In the Middle East, the future is mobile. The Arab world sees a mobile penetration rate of 109%, with Saudi Arabia topping out at 187.5%, according to Wamda, a local authority on all things tech. While smart phone penetration is low, Schroeder reports regional mobile executives expect 50% penetration in Egypt within three years.
Wally, a Mint-esque personal finance service, has already gained 100,000 users since its 2013 launch. Palestine-based SoukTel uses texting to connect people with jobs through its JobMatch function, and put aid agencies in touch with those in need via its AidLink program.
The region also has its fair share of copycats, which Schroeder deems a necessary step for the burgeoning startup habitat. Some investors believe e-commerce is a gold mine – Dubai-based online shopping site Namshi has a whopping $34 million in funding from investors, including JP Morgan and German behemoth Rocket Internet. Other familiar ideas include grocery delivery sites like El5odary, as well as the recently-launched crowd-funding site Zoomaal, and Bey2ollak, a Waze-like app which provides user-generated traffic updates. The region also offers its share of uniquely Middle Eastern startups, such as Yatooq, an instant Arabic coffee maker, as well as some surprising ones, like PsstPsst, a new matchmaking app.
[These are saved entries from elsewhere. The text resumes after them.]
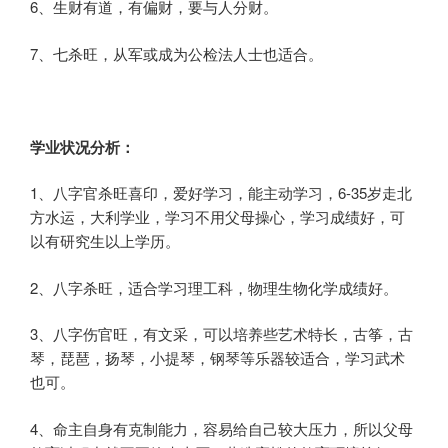
6、生财有道，有偏财，要与人分财。
7、七杀旺，从军或成为公检法人士也适合。
学业状况分析：
1、八字官杀旺喜印，爱好学习，能主动学习，6-35岁走北
方水运，大利学业，学习不用父母操心，学习成绩好，可
以有研究生以上学历。
2、八字杀旺，适合学习理工科，物理生物化学成绩好。
3、八字伤官旺，有文采，可以培养些艺术特长，古筝，古
琴，琵琶，扬琴，小提琴，钢琴等乐器较适合，学习武术
也可。
4、命主自身有克制能力，容易给自己较大压力，所以父母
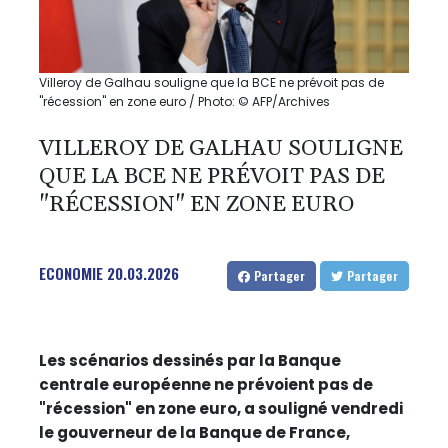
Villeroy de Galhau souligne que la BCE ne prévoit pas de
"récession" en zone euro / Photo: © AFP/Archives
VILLEROY DE GALHAU SOULIGNE
QUE LA BCE NE PRÉVOIT PAS DE
"RÉCESSION" EN ZONE EURO
ECONOMIE
20.03.2026
Partager
Partager
Les scénarios dessinés par la Banque
centrale européenne ne prévoient pas de
"récession" en zone euro, a souligné vendredi
le gouverneur de la Banque de France,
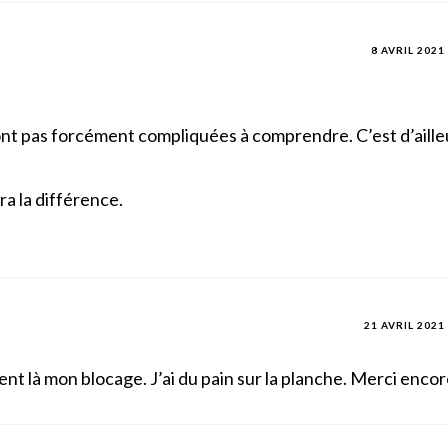
8 AVRIL 2021
sont pas forcément compliquées à comprendre. C’est d’ailleu
ra la différence.
21 AVRIL 2021
nt là mon blocage. J’ai du pain sur la planche. Merci enco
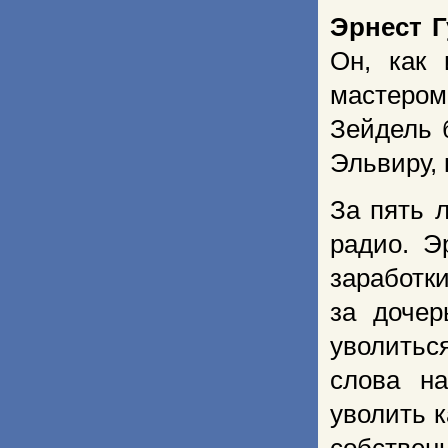
Эрнест Г
Он, как 
мастеро
Зейдель 
Эльвиру, 
За пять 
радио. Э
заработк
за дочер
уволитьс
слова н
уволить к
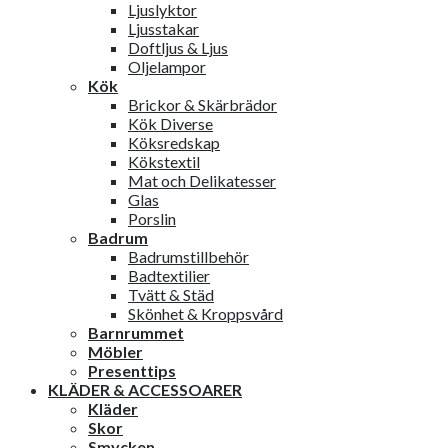
Ljuslyktor
Ljusstakar
Doftljus & Ljus
Oljelampor
Kök
Brickor & Skärbrädor
Kök Diverse
Köksredskap
Kökstextil
Mat och Delikatesser
Glas
Porslin
Badrum
Badrumstillbehör
Badtextilier
Tvätt & Städ
Skönhet & Kroppsvård
Barnrummet
Möbler
Presenttips
KLÄDER & ACCESSOARER
Kläder
Skor
Smycken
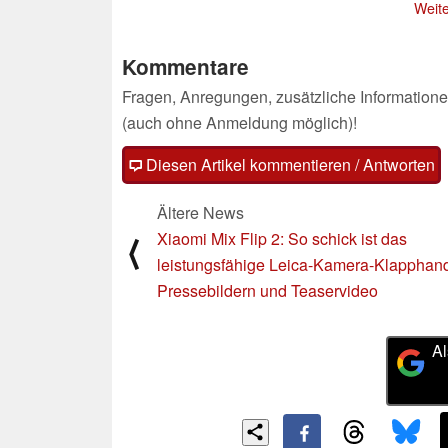
Weite
Kommentare
Fragen, Anregungen, zusätzliche Informatione
(auch ohne Anmeldung möglich)!
Diesen Artikel kommentieren / Antworten
Ältere News
Xiaomi Mix Flip 2: So schick ist das
⟨
leistungsfähige Leica-Kamera-Klapphand
Pressebildern und Teaservideo
Al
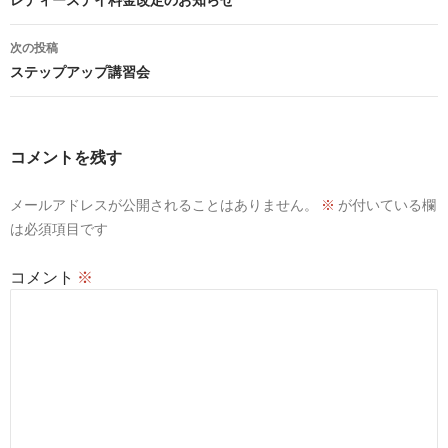
稿
ナ
次の投稿
ビ
ステップアップ講習会
ゲ
ー
コメントを残す
シ
メールアドレスが公開されることはありません。
※
が付いている欄
ョ
は必須項目です
ン
コメント
※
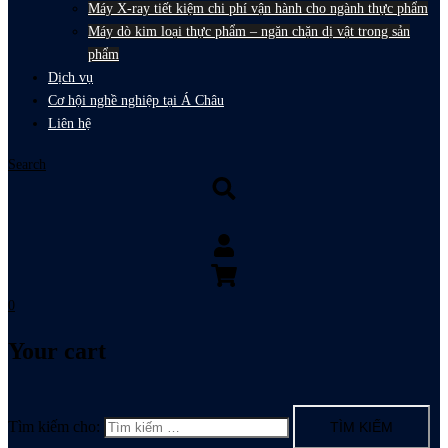
Máy X-ray tiết kiệm chi phí vận hành cho ngành thực phẩm
Máy dò kim loại thực phẩm – ngăn chặn dị vật trong sản
phẩm
Dịch vụ
Cơ hội nghề nghiệp tại Á Châu
Liên hệ
Search
0
Your cart
Tìm kiếm cho:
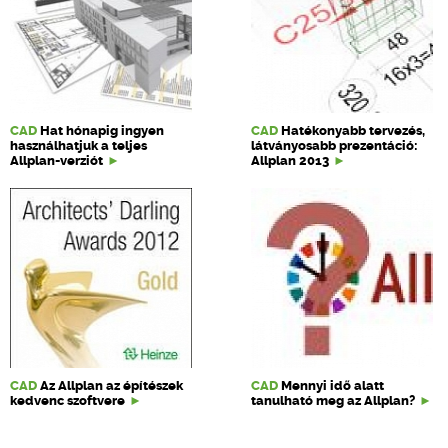
CAD
Hat hónapig ingyen
CAD
Hatékonyabb tervezés,
használhatjuk a teljes
látványosabb prezen­táció:
Allplan-verziót
Allplan 2013
CAD
Az Allplan az építészek
CAD
Mennyi idő alatt
kedvenc szoftvere
tanulható meg az Allplan?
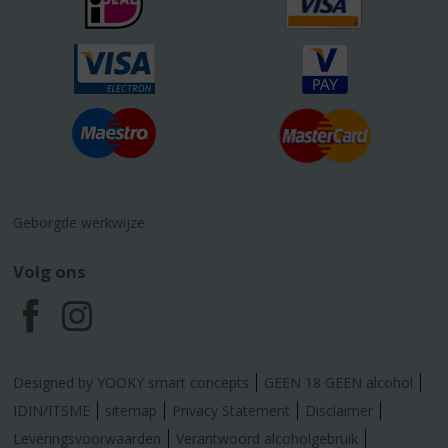
Geborgde werkwijze
Volg ons
F
I
a
n
Designed by YOOKY smart concepts
GEEN 18 GEEN alcohol
c
s
IDIN/ITSME
sitemap
Privacy Statement
Disclaimer
Leveringsvoorwaarden
Verantwoord alcoholgebruik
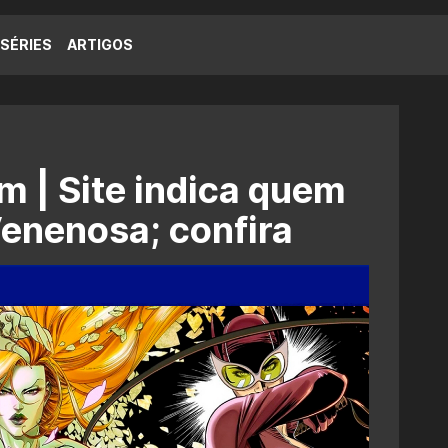
SÉRIES
ARTIGOS
m | Site indica quem
Venenosa; confira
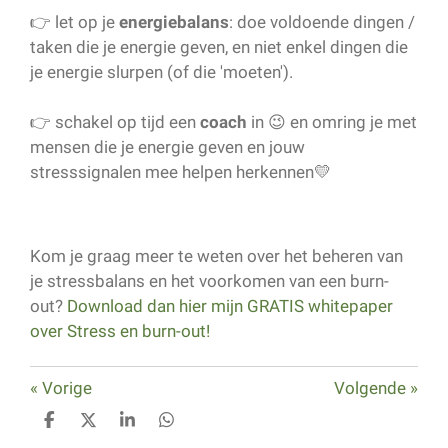
👉 let op je
energiebalans
: doe voldoende dingen /
taken die je energie geven, en niet enkel dingen die
je energie slurpen (of die 'moeten').
👉 schakel op tijd een
coach
in 😉 en omring je met
mensen die je energie geven en jouw
stresssignalen mee helpen herkennen💛
Kom je graag meer te weten over het beheren van
je stressbalans en het voorkomen van een burn-
out?
Download dan hier mijn GRATIS whitepaper
over Stress en burn-out!
«
Vorige
Volgende
»
D
D
S
D
e
e
h
e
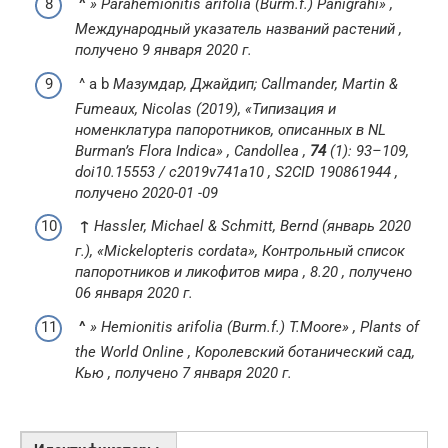
^
»
Parahemionitis arifolia
(Burm.f.) Panigrahi»
,
Международный указатель названий растений
,
получено
9
января
2020 г.
^ a b
Мазумдар, Джайдип;
Callmander, Martin &
Fumeaux, Nicolas (2019),
«Типизация и
номенклатура папоротников, описанных в NL
Burman’s Flora Indica»
,
Candollea
,
74
(1): 93–109,
doi
10.15553 / c2019v741a10
,
S2CID
190861944
,
получено
2020-01 -09
↑
Hassler, Michael & Schmitt, Bernd (январь 2020
г.), «Mickelopteris cordata»,
Контрольный список
папоротников и ликофитов мира
, 8.20
, получено
06
января
2020 г.
^
»
Hemionitis arifolia
(Burm.f.) T.Moore»
,
Plants of
the World Online
, Королевский ботанический сад,
Кью
, получено
7
января
2020 г.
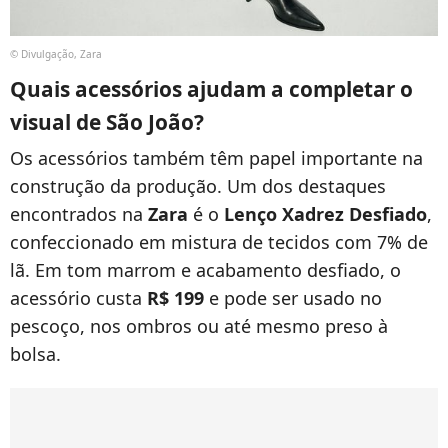
© Divulgação, Zara
Quais acessórios ajudam a completar o
visual de São João?
Os acessórios também têm papel importante na
construção da produção. Um dos destaques
encontrados na
Zara
é o
Lenço Xadrez Desfiado
,
confeccionado em mistura de tecidos com 7% de
lã. Em tom marrom e acabamento desfiado, o
acessório custa
R$ 199
e pode ser usado no
pescoço, nos ombros ou até mesmo preso à
bolsa.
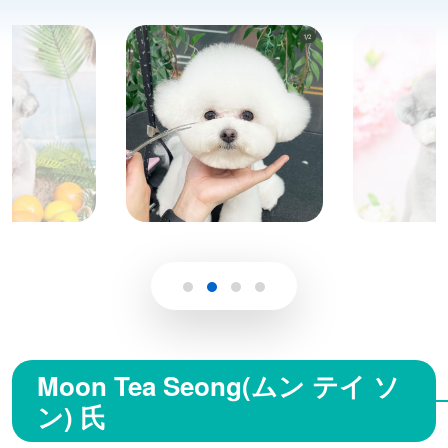
Moon Tea Seong(ムン テイ ソ
ン) 氏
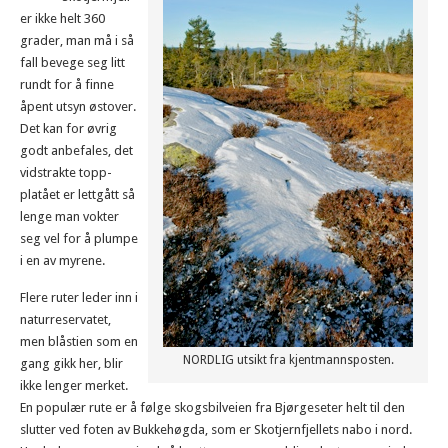
er ikke helt 360
grader, man må i så
fall bevege seg litt
rundt for å finne
åpent utsyn østover.
Det kan for øvrig
godt anbefales, det
vidstrakte topp-
platået er lettgått så
lenge man vokter
seg vel for å plumpe
i en av myrene.
Flere ruter leder inn i
naturreservatet,
men blåstien som en
NORDLIG utsikt fra kjentmannsposten.
gang gikk her, blir
ikke lenger merket.
En populær rute er å følge skogsbilveien fra Bjørgeseter helt til den
slutter ved foten av Bukkehøgda, som er Skotjernfjellets nabo i nord.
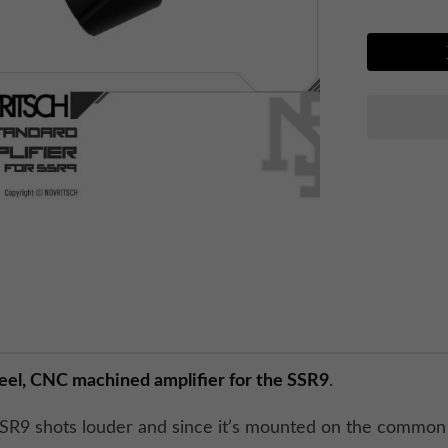
steel, CNC machined amplifier for the SSR9
.
SR9 shots louder and since it’s mounted on the commo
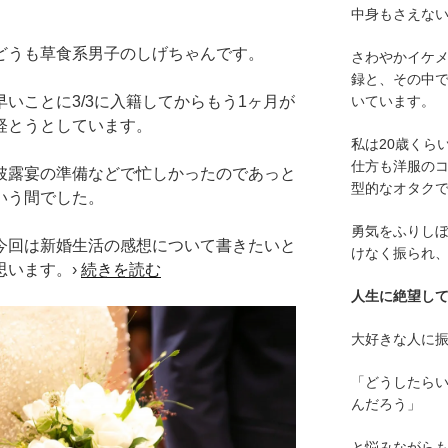
中身もさえな
どうも草食系男子のしげちゃんです。
さわやかイケ
録と、その中
いています。
早いことに3/3に入籍してからもう1ヶ月が
経とうとしています。
私は20歳くら
仕方も洋服の
披露宴の準備などで忙しかったのであっと
型的なオタク
いう間でした。
勇気をふりし
今回は新婚生活の感想について書きたいと
けなく振られ
思います。›
続きを読む
人生に絶望し
大好きな人に
「どうしたら
んだろう」
と悩みながら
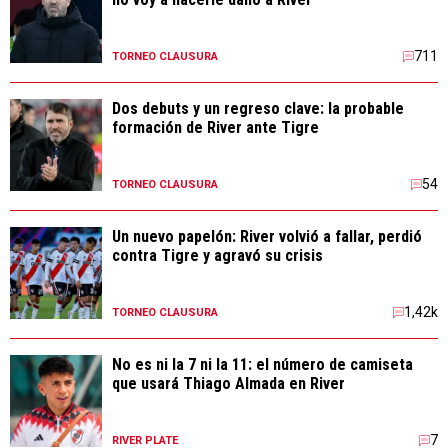
711
TORNEO CLAUSURA
Dos debuts y un regreso clave: la probable
formación de River ante Tigre
54
TORNEO CLAUSURA
Un nuevo papelón: River volvió a fallar, perdió
contra Tigre y agravó su crisis
1,42k
TORNEO CLAUSURA
No es ni la 7 ni la 11: el número de camiseta
que usará Thiago Almada en River
7
RIVER PLATE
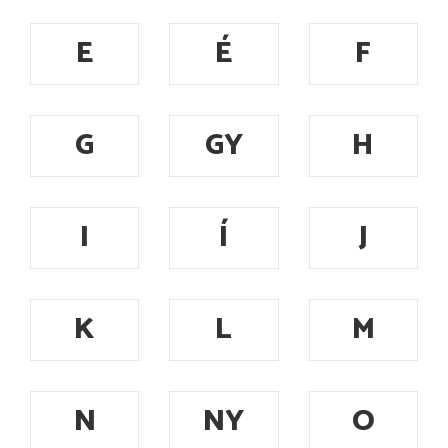
E
É
F
G
GY
H
I
Í
J
K
L
M
N
NY
O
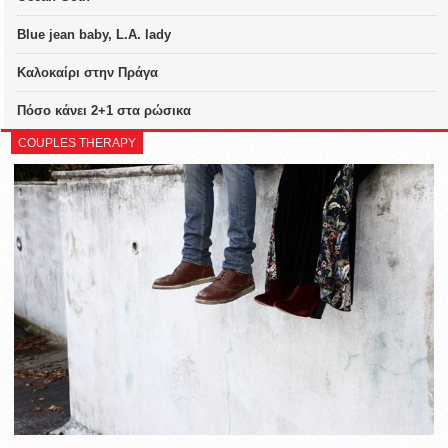
Blue jean baby, L.A. lady
Καλοκαίρι στην Πράγα
Πόσο κάνει 2+1 στα ρώσικα
COUPLES THERAPY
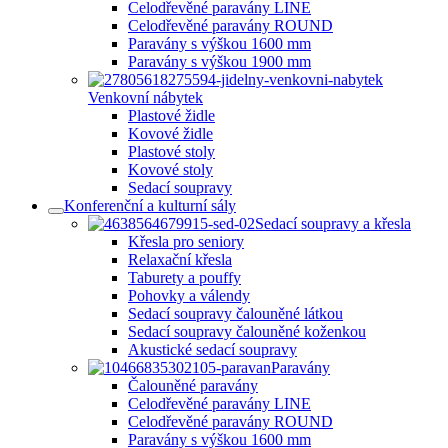
Celodřevěné paravány LINE
Celodřevěné paravány ROUND
Paravány s výškou 1600 mm
Paravány s výškou 1900 mm
Venkovní nábytek
Plastové židle
Kovové židle
Plastové stoly
Kovové stoly
Sedací soupravy
Konferenční a kulturní sály
Sedací soupravy a křesla
Křesla pro seniory
Relaxační křesla
Taburety a pouffy
Pohovky a válendy
Sedací soupravy čalouněné látkou
Sedací soupravy čalouněné koženkou
Akustické sedací soupravy
Paravány
Čalouněné paravány
Celodřevěné paravány LINE
Celodřevěné paravány ROUND
Paravány s výškou 1600 mm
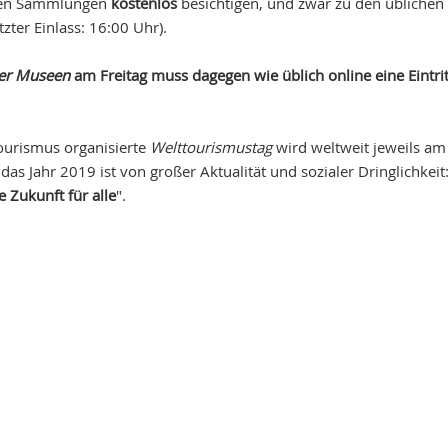
chen Sammlungen
kostenlos
besichtigen, und zwar zu den üblichen
etzter Einlass: 16:00 Uhr).
er Museen
am Freitag muss dagegen wie üblich online eine Eintrit
ourismus organisierte
Welttourismustag
wird weltweit jeweils am
as Jahr 2019 ist von großer Aktualität und sozialer Dringlichkeit
 Zukunft für alle
".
Many more hold serious international appeal, including Instabeat, a fitness tracker for swimmers, and Solarist, a startup which produces cheap, portable desalination machines that rely on solar power. Companies like Solarist, which use the region’s environmental challenges to solve worldwide problems, could truly have a global impact.
Clearly, the region has potential. In May, the International Finance Corporation announced a $374 million fund to support small and medium enterprises in MENA, which will hopefully be matched by similar investment from local entities, Wamda reports.
Perhaps startups could even be the answer to unemployment among young people in the Middle East. According to The Economist, half of the region’s population are under 25; 22% of 15-24 year olds are jobless. In Egypt right now, small and medium enterprises constitute 70% of the national economy. If startups can engage youth and successfully scale their businesses, they might just be able to change nations.